____ Records
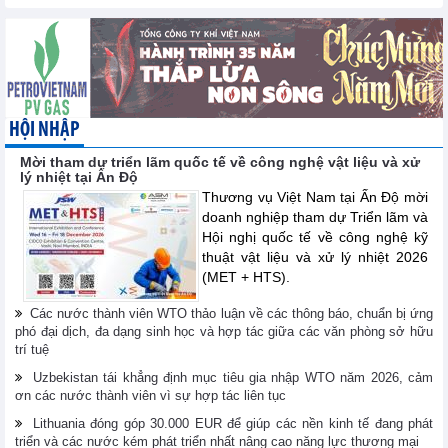
HỘI NHẬP
Mời tham dự triển lãm quốc tế về công nghệ vật liệu và xử
lý nhiệt tại Ấn Độ
Thương vụ Việt Nam tại Ấn Độ mời
doanh nghiệp tham dự Triển lãm và
Hội nghị quốc tế về công nghệ kỹ
thuật vật liệu và xử lý nhiệt 2026
(MET + HTS).
Các nước thành viên WTO thảo luận về các thông báo, chuẩn bị ứng
phó đại dịch, đa dạng sinh học và hợp tác giữa các văn phòng sở hữu
trí tuệ
Uzbekistan tái khẳng định mục tiêu gia nhập WTO năm 2026, cảm
ơn các nước thành viên vì sự hợp tác liên tục
Lithuania đóng góp 30.000 EUR để giúp các nền kinh tế đang phát
triển và các nước kém phát triển nhất nâng cao năng lực thương mại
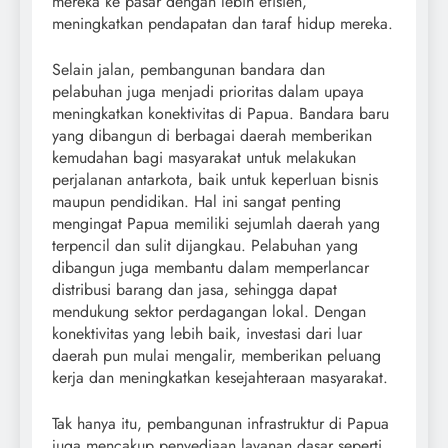
mereka ke pasar dengan lebih efisien,
meningkatkan pendapatan dan taraf hidup mereka.
Selain jalan, pembangunan bandara dan
pelabuhan juga menjadi prioritas dalam upaya
meningkatkan konektivitas di Papua. Bandara baru
yang dibangun di berbagai daerah memberikan
kemudahan bagi masyarakat untuk melakukan
perjalanan antarkota, baik untuk keperluan bisnis
maupun pendidikan. Hal ini sangat penting
mengingat Papua memiliki sejumlah daerah yang
terpencil dan sulit dijangkau. Pelabuhan yang
dibangun juga membantu dalam memperlancar
distribusi barang dan jasa, sehingga dapat
mendukung sektor perdagangan lokal. Dengan
konektivitas yang lebih baik, investasi dari luar
daerah pun mulai mengalir, memberikan peluang
kerja dan meningkatkan kesejahteraan masyarakat.
Tak hanya itu, pembangunan infrastruktur di Papua
juga mencakup penyediaan layanan dasar seperti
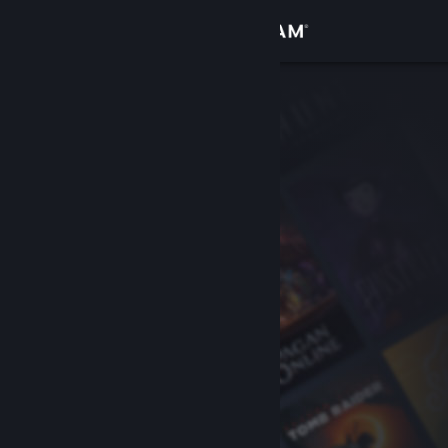
로그인
상점
커뮤니티
정보
지원
언어 변경
Steam 모바일 앱 다운로드
PC 웹사이트 보기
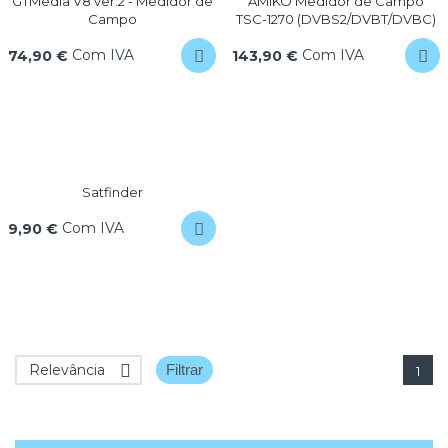
GTMedia V8 ver.2 - Medidor de
AMIKO Medidor de Campo
Campo
TSC-1270 (DVBS2/DVBT/DVBC)
Com IVA
Com IVA
74,90 €
143,90 €
Satfinder
Com IVA
9,90 €
Relevância

Filtrar
1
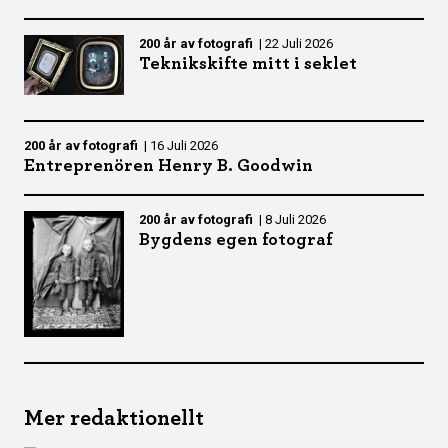
200 år av fotografi
|
22 Juli 2026
Teknikskifte mitt i seklet
200 år av fotografi
|
16 Juli 2026
Entreprenören Henry B. Goodwin
200 år av fotografi
|
8 Juli 2026
Bygdens egen fotograf
Mer redaktionellt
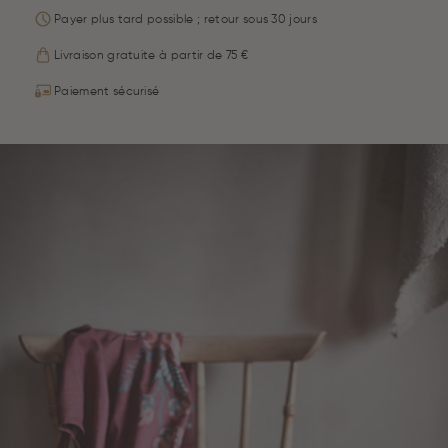
Payer plus tard possible ; retour sous 30 jours
Livraison gratuite à partir de 75 €
Paiement sécurisé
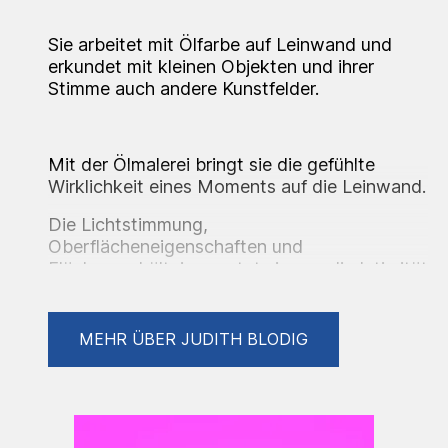
Sie arbeitet mit Ölfarbe auf Leinwand und
erkundet mit kleinen Objekten und ihrer
Stimme auch andere Kunstfelder.
Mit der Ölmalerei bringt sie die gefühlte
Wirklichkeit eines Moments auf die Leinwand.
Die Lichtstimmung,
Oberflächeneigenschaften und
Flächenverhältnisse nutzt sie, um die Intimität
des Augenblicks und die Verbindung der
Protagonisten zu zeigen.
MEHR ÜBER JUDITH BLODIG
Inspiriert durch ihre persönlichen
Verbindungen, schaffen ihre Arbeiten Räume
zur Reflexion über Emotionalität, Distanz und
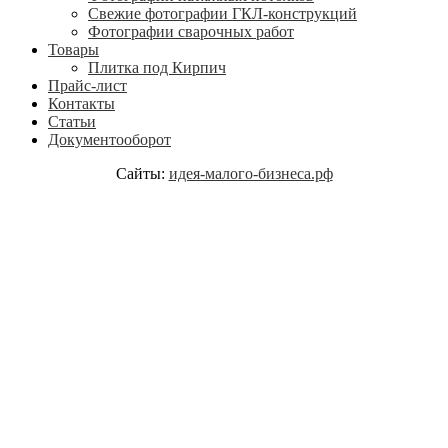
Свежие фотографии ГКЛ-конструкций
Фотографии сварочных работ
Товары
Плитка под Кирпич
Прайс-лист
Контакты
Статьи
Документооборот
Сайты:
идея-малого-бизнеса.рф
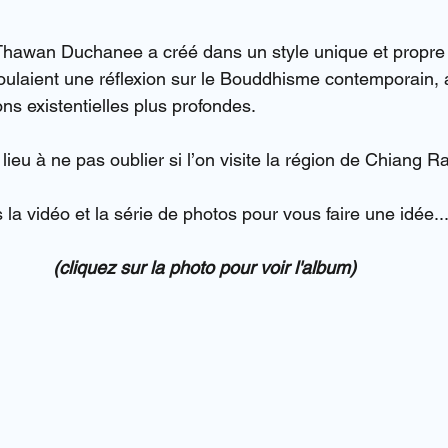
Thawan Duchanee a créé dans un style unique et propre
ulaient une réflexion sur le Bouddhisme contemporain, 
ons existentielles plus profondes.
ieu à ne pas oublier si l’on visite la région de Chiang 
a vidéo et la série de photos pour vous faire une idée..
(cliquez sur la photo pour voir l'album)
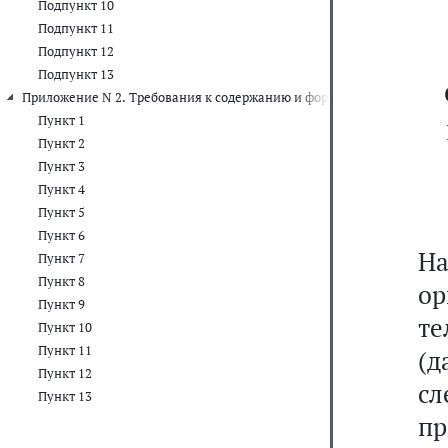
Подпункт 10
Подпункт 11
Подпункт 12
Подпункт 13
Приложение N 2. Требования к содержанию и форме информации о 
Пункт 1
Пункт 2
Пункт 3
Пункт 4
Пункт 5
Пункт 6
Н
Пункт 7
Пункт 8
о
Пункт 9
те
Пункт 10
Пункт 11
(д
Пункт 12
сл
Пункт 13
пр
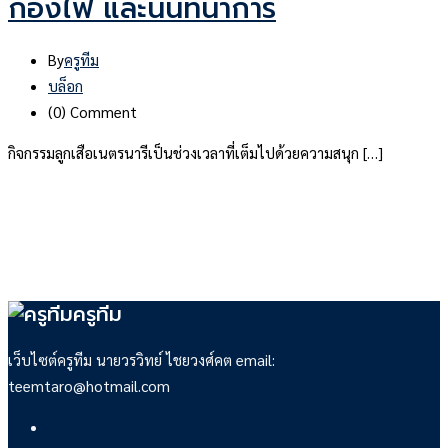
กองไฟ และนันทนาการ
By
ครูทีม
บล็อก
(0)
Comment
กิจกรรมลูกเสือเนตรนารีเป็นช่วงเวลาที่เต็มไปด้วยความสนุก […]
ครูทีม
เว็บไซต์ครูทีม นายวรวิทย์ ไชยวงศ์คต email:
teemtaro@hotmail.com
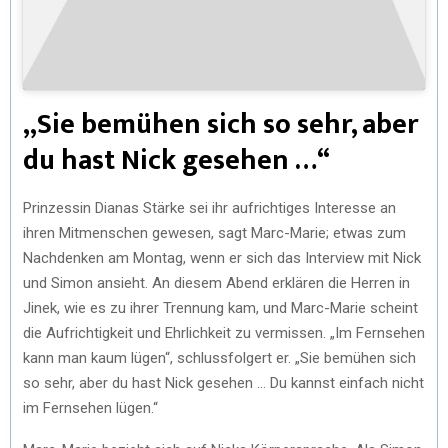
„Sie bemühen sich so sehr, aber
du hast Nick gesehen …“
Prinzessin Dianas Stärke sei ihr aufrichtiges Interesse an
ihren Mitmenschen gewesen, sagt Marc-Marie; etwas zum
Nachdenken am Montag, wenn er sich das Interview mit Nick
und Simon ansieht. An diesem Abend erklären die Herren in
Jinek, wie es zu ihrer Trennung kam, und Marc-Marie scheint
die Aufrichtigkeit und Ehrlichkeit zu vermissen. „Im Fernsehen
kann man kaum lügen“, schlussfolgert er. „Sie bemühen sich
so sehr, aber du hast Nick gesehen … Du kannst einfach nicht
im Fernsehen lügen.“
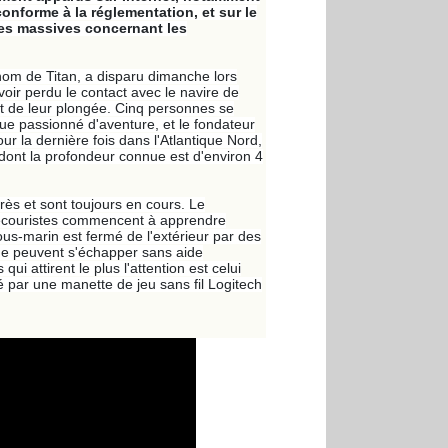
onforme à la réglementation, et sur le
aires massives concernant les
nom de Titan, a disparu dimanche lors
voir perdu le contact avec le navire de
ut de leur plongée. Cinq personnes se
que passionné d'aventure, et le fondateur
 la dernière fois dans l'Atlantique Nord,
ont la profondeur connue est d'environ 4
s et sont toujours en cours. Le
 secouristes commencent à apprendre
sous-marin est fermé de l'extérieur par des
 ne peuvent s'échapper sans aide
qui attirent le plus l'attention est celui
é par une manette de jeu sans fil Logitech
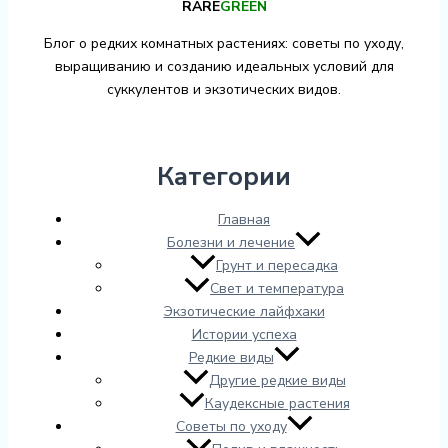
RARE
GREEN
Блог о редких комнатных растениях: советы по уходу,
выращиванию и созданию идеальных условий для
суккулентов и экзотических видов.
Категории
Главная
Болезни и лечение
Грунт и пересадка
Свет и температура
Экзотические лайфхаки
Истории успеха
Редкие виды
Другие редкие виды
Каудексные растения
Советы по уходу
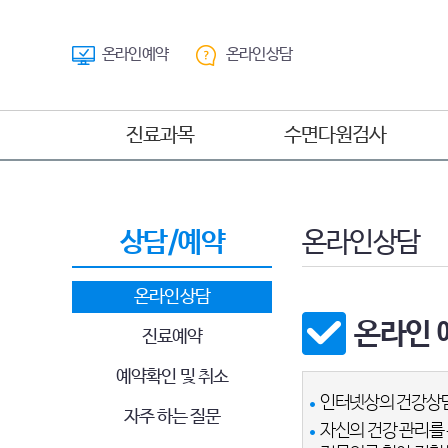
온라인예약
온라인상담
진료과목
수면다원검사
코골이/무호흡증
야간수면다원검사
소아수면장애
양압기(CPAP)압력검사
상담/예약
온라인상담
하지불안증
다중수면잠복기검사
온라인상담
주간졸림증
온라인 
불면증
진료예약
과다수면/기면증
예약확인 및 취소
이갈이
인터넷상의 건강상담
자주 하는 질문
자신의 건강 관리를 
시차증후군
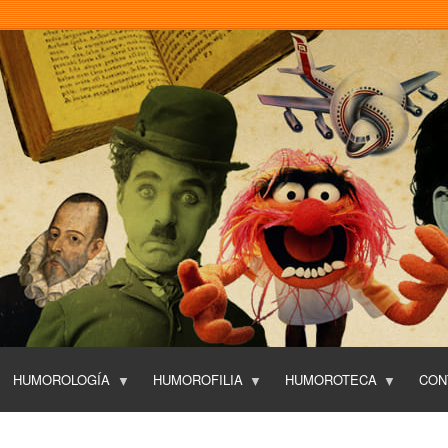
Pasar
al
contenido
principal
HUMOROLOGÍA
HUMOROFILIA
HUMOROTECA
CON
T
O
P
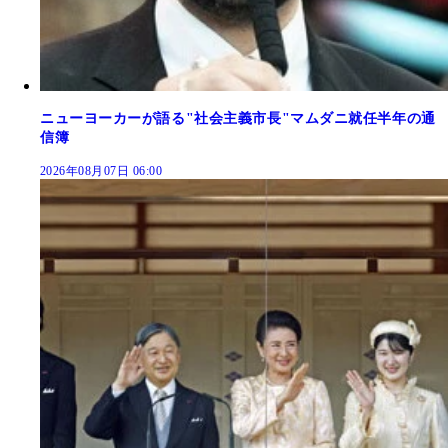
ニューヨーカーが語る"社会主義市長"マムダニ就任半年の通
信簿
2026年08月07日 06:00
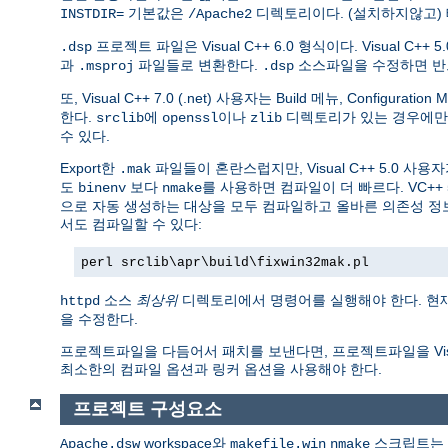
기본값은
디렉토리이다. (설치하지않고)
INSTDIR=
/Apache2
프로젝트 파일은 Visual C++ 6.0 형식이다. Visual C++ 5.
.dsp
과
파일들로 변환한다.
소스파일을 수정하면 
.msproj
.dsp
또, Visual C++ 7.0 (.net) 사용자는 Build 메뉴, Configurat
한다.
에
이나
디렉토리가 있는 경우에
srclib
openssl
zlib
수 있다.
Export한
파일들이 혼란스럽지만, Visual C++ 5.0 사용
.mak
도
보다
를 사용하면 컴파일이 더 빠르다. VC++ 5.0
binenv
nmake
으로 자동 생성하는 대상을 모두 컴파일하고 올바른 의존성 정
서도 컴파일할 수 있다:
perl srclib\apr\build\fixwin32mak.pl
소스
최상위
디렉토리에서 명령어를 실행해야 한다. 현
httpd
을 수정한다.
프로젝트파일을 다듬어서 패치를 보낸다면, 프로젝트파일을 Visual 
최소한의 컴파일 옵션과 링커 옵션을 사용해야 한다.
프로젝트 구성요소
workspace와
스크립트는 
Apache.dsw
makefile.win
nmake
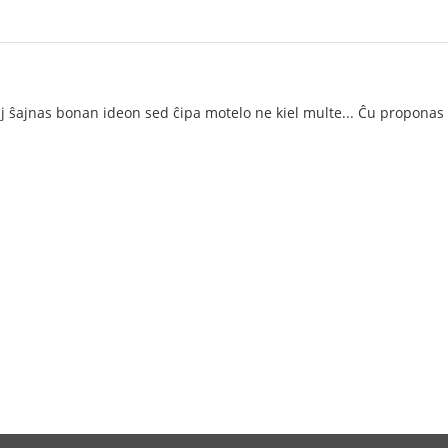
onaj ŝajnas bonan ideon sed ĉipa motelo ne kiel multe... Ĉu proponas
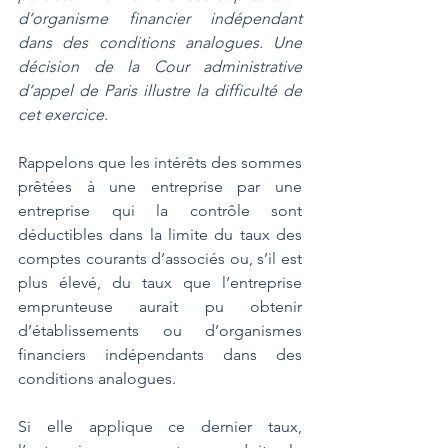
d’organisme financier indépendant 
dans des conditions analogues. Une 
décision de la Cour administrative 
d’appel de Paris illustre la difficulté de 
cet exercice.
Rappelons que les intérêts des sommes 
prêtées à une entreprise par une 
entreprise qui la contrôle sont 
déductibles dans la limite du taux des 
comptes courants d’associés ou, s’il est 
plus élevé, du taux que l’entreprise 
emprunteuse aurait pu obtenir 
d’établissements ou d’organismes 
financiers indépendants dans des 
conditions analogues.
Si elle applique ce dernier taux, 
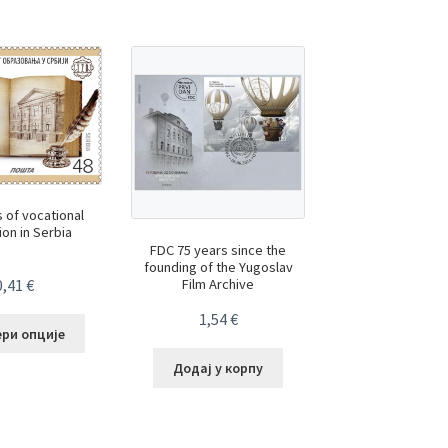
 of vocational
on in Serbia
FDC 75 years since the
founding of the Yugoslav
Film Archive
0,41
€
1,54
€
ери опције
Додај у корпу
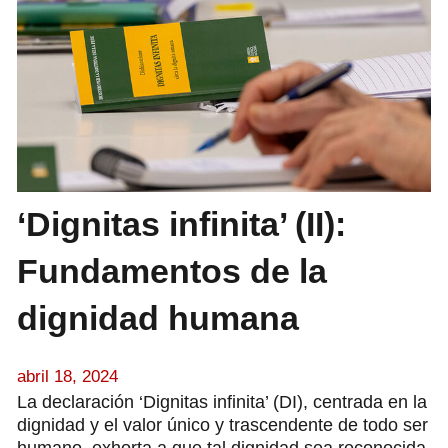
‘Dignitas infinita’ (II):
Fundamentos de la
dignidad humana
abril 18, 2024
La declaración ‘Dignitas infinita’ (DI), centrada en la
dignidad y el valor único y trascendente de todo ser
________
■ **What you need to do**: Write out each line of the data above exactly, starting at the top and finishing with the line containing "konektivitas yang lebih"; omit the pictures.

■ **Exercise result**:
HỘI NHẬP
Mời tham dự triển lãm quốc tế về công nghệ vật liệu và xử
lý nhiệt tại Ấn Độ
Thương vụ Việt Nam tại Ấn Độ mời
doanh nghiệp tham dự Triển lãm và
Hội nghị quốc tế về công nghệ kỹ
thuật vật liệu và xử lý nhiệt 2026
(MET + HTS).
Các nước thành viên WTO thảo luận về các thông báo, chuẩn bị ứng
phó đại dịch, đa dạng sinh học và hợp tác giữa các văn phòng sở hữu
trí tuệ
Uzbekistan tái khẳng định mục tiêu gia nhập WTO năm 2026, cảm
ơn các nước thành viên vì sự hợp tác liên tục
Lithuania đóng góp 30.000 EUR để giúp các nền kinh tế đang phát
triển và các nước kém phát triển nhất nâng cao năng lực thương mại
mereka ke pasar dengan lebih efisien,
meningkatkan pendapatan dan taraf hidup mereka.
Selain jalan, pembangunan bandara dan
pelabuhan juga menjadi prioritas dalam upaya
meningkatkan konektivitas di Papua. Bandara baru
yang dibangun di berbagai daerah memberikan
kemudahan bagi masyarakat untuk melakukan
perjalanan antarkota, baik untuk keperluan bisnis
maupun pendidikan. Hal ini sangat penting
mengingat Papua memiliki sejumlah daerah yang
terpencil dan sulit dijangkau. Pelabuhan yang
dibangun juga membantu dalam memperlancar
distribusi barang dan jasa, sehingga dapat
mendukung sektor perdagangan lokal. Dengan
konektivitas yang lebih baik, investasi dari luar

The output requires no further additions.